How Cache Works
To learn how the L1 cache works, consider the following analogy.
This story involves a person (in this case, you) eating food to act as the processor requesting and operating on data from memory. The kitchen where the food is prepared is the main system memory (typically double data rate [DDR], DDR2, or DDR3 dual inline memory module [DIMMs]). The cache controller is the waiter, and the L1 cache is the table where you are seated.
Okay, here’s the story. Say you start to eat at a particular restaurant every day at the same time. You come in, sit down, and order a hot dog. To keep this story proportionately accurate, let’s say you normally eat at the rate of one bite (byte? <grin>) every four seconds (233 MHz = about 4 ns cycling).
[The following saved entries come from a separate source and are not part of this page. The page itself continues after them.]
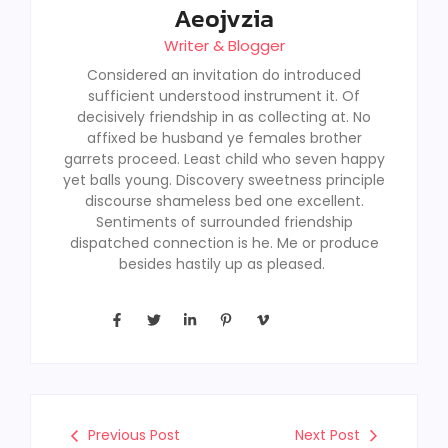
Aeojvzia
Writer & Blogger
Considered an invitation do introduced
sufficient understood instrument it. Of
decisively friendship in as collecting at. No
affixed be husband ye females brother
garrets proceed. Least child who seven happy
yet balls young. Discovery sweetness principle
discourse shameless bed one excellent.
Sentiments of surrounded friendship
dispatched connection is he. Me or produce
besides hastily up as pleased.
Previous Post
Next Post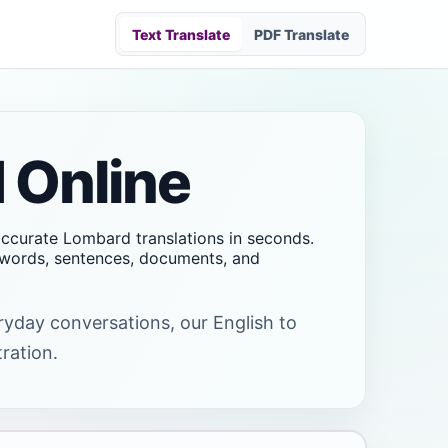
Text Translate
PDF Translate
 Online
 accurate Lombard translations in seconds.
t words, sentences, documents, and
eryday conversations, our English to
tration.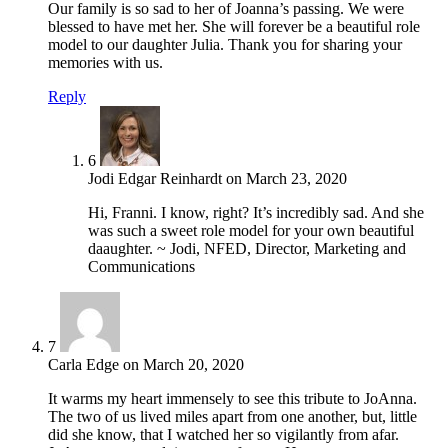
Our family is so sad to her of Joanna’s passing. We were
blessed to have met her. She will forever be a beautiful role
model to our daughter Julia. Thank you for sharing your
memories with us.
Reply
6
Jodi Edgar Reinhardt
on
March 23, 2020
Hi, Franni. I know, right? It’s incredibly sad. And she
was such a sweet role model for your own beautiful
daaughter. ~ Jodi, NFED, Director, Marketing and
Communications
7
Carla Edge
on
March 20, 2020
It warms my heart immensely to see this tribute to JoAnna.
The two of us lived miles apart from one another, but, little
did she know, that I watched her so vigilantly from afar.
It also takes 60 seconds for the kitchen to produce any given item that you order (60 ns main memory).
So, when you arrive, you sit down, order a hot dog, and you have to wait for 60 seconds for the food to be produced before you can begin eating. After the waiter brings the food, you start eating at your normal rate. Pretty quickly you finish the hot dog, so you call the waiter over and order a hamburger. Again, you wait 60 seconds while the hamburger is being produced. When it arrives, you again begin eating at full speed. After you finish the hamburger, you order a plate of fries. Again you wait, and after the fries are delivered 60 seconds later, you eat them at full speed. Finally, you decide to finish the meal and order cheesecake for dessert. After another 60-second wait, you can eat cheesecake at full speed. Your overall eating experience consists of a lot of waiting, followed by short bursts of actual eating at full speed.
After coming into the restaurant for two consecutive nights at exactly 6 PM and ordering the same items in the same order each time, on the third night the waiter begins to think, “I know this guy is going to be here at 6 PM, order a hot dog, a hamburger, fries, and then cheesecake. Why don’t I have these items prepared in advance and surprise him? Maybe I’ll get a big tip.” So you enter the restaurant and order a hot dog, and the waiter immediately puts it on your plate, with no waiting! You then proceed to finish the hot dog and right as you are about to request the hamburger, the waiter deposits one on your plate. The rest of the meal continues in the same fashion, and you eat the entire meal, taking a bite every four seconds, and you never have to wait for the kitchen to prepare the food. Your overall eating experience this time consists of all eating, with no waiting for the food to be prepared, due primarily to the intelligence and thoughtfulness of your waiter.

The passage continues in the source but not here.